***** Provided data *****
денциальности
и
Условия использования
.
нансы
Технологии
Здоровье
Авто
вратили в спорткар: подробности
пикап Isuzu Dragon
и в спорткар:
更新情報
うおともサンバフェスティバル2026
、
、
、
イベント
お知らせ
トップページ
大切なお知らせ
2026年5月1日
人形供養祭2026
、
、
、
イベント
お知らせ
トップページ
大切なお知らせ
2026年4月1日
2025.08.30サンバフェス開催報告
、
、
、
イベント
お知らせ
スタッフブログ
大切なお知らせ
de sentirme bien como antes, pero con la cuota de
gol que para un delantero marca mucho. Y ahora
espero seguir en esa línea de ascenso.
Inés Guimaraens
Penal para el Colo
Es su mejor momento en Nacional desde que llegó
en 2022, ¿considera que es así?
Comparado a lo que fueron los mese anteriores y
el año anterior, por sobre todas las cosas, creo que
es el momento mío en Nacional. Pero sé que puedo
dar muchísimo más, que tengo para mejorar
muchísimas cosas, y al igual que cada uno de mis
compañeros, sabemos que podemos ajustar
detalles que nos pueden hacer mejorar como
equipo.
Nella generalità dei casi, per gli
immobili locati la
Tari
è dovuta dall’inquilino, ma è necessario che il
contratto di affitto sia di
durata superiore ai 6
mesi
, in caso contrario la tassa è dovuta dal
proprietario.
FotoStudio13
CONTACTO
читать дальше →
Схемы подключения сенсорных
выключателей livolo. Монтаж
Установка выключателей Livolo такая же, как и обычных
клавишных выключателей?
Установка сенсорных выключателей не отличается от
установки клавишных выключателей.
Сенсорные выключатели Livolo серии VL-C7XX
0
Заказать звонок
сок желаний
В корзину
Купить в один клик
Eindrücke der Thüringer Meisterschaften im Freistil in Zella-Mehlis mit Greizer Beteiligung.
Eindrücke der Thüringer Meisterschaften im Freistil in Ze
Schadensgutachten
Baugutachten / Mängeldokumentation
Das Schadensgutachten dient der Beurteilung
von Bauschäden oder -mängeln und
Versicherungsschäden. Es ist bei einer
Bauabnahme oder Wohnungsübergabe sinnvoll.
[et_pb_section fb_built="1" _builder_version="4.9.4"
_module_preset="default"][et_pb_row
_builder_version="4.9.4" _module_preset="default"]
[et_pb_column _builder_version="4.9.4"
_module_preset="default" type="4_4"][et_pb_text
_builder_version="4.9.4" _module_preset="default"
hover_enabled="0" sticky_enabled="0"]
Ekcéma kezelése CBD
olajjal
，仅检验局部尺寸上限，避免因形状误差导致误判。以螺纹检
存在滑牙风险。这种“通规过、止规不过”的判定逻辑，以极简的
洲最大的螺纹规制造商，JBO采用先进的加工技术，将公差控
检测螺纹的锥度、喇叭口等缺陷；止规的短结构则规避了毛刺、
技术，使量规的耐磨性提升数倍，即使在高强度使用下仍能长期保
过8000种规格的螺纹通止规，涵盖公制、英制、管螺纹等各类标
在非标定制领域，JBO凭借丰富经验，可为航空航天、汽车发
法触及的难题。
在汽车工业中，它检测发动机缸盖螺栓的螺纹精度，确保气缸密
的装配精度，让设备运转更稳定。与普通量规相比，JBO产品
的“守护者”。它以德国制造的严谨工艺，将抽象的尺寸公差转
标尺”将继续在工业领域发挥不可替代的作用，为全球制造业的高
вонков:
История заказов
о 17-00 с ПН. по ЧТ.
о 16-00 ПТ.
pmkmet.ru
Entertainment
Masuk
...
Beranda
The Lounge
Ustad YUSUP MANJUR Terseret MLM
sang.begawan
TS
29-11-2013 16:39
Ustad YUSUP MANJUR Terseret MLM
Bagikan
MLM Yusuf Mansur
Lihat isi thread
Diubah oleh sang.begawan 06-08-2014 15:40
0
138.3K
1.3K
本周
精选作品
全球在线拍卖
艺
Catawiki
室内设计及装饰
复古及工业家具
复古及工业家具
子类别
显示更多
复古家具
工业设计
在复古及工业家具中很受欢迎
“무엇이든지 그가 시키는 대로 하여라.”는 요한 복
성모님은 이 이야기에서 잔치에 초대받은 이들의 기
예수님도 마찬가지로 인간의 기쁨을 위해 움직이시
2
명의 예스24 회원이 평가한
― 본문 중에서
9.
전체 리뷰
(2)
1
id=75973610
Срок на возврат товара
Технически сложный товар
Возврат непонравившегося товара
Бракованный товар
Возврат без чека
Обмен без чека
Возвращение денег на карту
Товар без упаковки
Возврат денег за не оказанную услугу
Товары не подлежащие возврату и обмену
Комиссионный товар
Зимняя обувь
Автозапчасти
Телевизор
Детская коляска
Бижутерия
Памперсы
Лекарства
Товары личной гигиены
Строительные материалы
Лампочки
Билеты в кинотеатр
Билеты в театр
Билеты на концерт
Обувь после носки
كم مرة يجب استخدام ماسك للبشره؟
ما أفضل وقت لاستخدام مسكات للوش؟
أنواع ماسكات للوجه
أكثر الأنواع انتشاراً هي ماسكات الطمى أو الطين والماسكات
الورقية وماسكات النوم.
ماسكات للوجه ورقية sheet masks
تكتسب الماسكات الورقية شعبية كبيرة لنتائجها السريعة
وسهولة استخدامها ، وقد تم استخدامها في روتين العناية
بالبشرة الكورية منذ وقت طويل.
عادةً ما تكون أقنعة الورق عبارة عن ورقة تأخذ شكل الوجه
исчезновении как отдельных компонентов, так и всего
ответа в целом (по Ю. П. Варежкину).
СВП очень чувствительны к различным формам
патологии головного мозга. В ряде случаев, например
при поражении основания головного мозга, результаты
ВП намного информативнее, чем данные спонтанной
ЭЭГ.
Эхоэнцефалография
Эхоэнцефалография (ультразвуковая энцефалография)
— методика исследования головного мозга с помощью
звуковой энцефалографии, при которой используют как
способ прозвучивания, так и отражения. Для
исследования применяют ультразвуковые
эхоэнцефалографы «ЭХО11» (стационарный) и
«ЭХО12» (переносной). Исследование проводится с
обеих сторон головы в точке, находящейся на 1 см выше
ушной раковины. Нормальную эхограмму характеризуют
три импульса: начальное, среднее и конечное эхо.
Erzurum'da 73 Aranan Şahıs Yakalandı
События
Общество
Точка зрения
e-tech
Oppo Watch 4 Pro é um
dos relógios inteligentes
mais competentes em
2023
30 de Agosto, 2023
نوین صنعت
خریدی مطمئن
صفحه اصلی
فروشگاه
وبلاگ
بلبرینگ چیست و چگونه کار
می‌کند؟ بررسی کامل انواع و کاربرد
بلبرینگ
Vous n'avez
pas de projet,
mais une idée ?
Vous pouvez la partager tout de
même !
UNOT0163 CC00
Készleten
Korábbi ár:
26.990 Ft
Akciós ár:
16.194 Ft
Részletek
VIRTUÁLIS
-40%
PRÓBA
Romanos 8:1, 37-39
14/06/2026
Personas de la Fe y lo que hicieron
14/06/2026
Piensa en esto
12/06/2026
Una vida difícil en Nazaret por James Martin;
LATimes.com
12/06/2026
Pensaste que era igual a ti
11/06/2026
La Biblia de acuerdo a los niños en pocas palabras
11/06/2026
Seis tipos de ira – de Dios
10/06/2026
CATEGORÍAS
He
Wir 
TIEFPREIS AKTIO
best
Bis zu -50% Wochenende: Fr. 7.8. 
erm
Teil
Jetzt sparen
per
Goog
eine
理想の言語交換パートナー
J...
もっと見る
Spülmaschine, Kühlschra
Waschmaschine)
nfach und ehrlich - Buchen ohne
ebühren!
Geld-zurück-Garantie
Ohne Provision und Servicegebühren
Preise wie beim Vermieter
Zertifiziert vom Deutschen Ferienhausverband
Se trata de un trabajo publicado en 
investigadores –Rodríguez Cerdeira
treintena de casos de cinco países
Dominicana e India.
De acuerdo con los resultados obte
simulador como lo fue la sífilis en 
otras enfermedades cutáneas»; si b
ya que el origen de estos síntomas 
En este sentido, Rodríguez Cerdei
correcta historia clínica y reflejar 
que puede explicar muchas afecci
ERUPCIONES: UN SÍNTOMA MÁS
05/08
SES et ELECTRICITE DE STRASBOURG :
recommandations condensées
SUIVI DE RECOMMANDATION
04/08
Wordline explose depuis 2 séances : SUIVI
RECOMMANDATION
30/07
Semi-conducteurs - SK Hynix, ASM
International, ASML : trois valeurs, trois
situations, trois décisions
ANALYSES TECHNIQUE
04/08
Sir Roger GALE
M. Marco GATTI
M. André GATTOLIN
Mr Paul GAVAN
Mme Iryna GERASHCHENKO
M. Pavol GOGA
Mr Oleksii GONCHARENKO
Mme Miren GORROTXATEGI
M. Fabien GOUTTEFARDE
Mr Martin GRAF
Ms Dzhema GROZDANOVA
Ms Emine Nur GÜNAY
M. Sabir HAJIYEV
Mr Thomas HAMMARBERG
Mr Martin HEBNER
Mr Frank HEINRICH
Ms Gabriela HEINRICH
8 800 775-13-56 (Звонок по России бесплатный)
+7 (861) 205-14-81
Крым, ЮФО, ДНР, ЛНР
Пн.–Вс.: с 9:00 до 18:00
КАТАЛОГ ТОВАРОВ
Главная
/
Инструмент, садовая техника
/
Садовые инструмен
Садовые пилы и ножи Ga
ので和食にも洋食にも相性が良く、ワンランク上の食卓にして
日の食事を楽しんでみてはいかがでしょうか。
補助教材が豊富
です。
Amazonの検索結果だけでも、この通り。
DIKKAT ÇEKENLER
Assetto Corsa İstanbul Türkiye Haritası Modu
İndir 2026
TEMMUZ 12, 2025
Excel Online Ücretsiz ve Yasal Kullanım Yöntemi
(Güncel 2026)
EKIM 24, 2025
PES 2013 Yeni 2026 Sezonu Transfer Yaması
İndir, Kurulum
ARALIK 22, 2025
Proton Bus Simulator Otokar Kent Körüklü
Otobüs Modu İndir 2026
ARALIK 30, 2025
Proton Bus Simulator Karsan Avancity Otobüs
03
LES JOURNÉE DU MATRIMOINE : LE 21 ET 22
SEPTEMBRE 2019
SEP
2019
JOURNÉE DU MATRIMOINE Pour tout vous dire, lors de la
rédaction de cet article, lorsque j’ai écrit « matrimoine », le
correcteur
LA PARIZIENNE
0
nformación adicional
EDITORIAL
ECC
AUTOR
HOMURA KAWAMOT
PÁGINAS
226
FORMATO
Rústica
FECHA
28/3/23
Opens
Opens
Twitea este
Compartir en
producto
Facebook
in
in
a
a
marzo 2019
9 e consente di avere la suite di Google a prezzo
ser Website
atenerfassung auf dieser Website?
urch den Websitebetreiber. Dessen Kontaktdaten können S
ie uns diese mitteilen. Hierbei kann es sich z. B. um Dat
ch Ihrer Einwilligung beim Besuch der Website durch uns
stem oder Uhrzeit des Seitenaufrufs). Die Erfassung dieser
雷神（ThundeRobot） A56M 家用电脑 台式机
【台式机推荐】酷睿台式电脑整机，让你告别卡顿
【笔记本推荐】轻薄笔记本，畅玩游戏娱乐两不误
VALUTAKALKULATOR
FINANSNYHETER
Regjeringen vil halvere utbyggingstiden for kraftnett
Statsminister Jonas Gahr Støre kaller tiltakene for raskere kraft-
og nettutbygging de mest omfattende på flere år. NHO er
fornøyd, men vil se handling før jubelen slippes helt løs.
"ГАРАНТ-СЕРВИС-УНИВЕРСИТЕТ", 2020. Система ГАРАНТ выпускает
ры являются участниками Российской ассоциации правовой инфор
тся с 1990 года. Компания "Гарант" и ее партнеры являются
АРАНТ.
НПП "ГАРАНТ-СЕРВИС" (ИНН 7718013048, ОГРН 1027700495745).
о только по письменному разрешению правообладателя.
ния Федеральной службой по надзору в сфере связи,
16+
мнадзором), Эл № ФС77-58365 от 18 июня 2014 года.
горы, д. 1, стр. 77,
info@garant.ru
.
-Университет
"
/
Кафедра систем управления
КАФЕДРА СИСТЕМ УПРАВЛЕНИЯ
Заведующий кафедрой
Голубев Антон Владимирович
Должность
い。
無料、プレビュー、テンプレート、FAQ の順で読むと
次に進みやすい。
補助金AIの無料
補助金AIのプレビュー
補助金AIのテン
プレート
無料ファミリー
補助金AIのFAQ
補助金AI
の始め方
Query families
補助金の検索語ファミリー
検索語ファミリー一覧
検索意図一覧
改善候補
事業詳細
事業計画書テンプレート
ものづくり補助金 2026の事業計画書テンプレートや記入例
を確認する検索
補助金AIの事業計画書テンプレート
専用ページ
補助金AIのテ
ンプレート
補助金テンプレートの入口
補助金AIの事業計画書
*****
-- What to produce --
For each line in the data that holds the word "SUIVI", copy the line.

-- Solution --
SUIVI DE RECOMMANDATION
Wordline explose depuis 2 séances : SUIVI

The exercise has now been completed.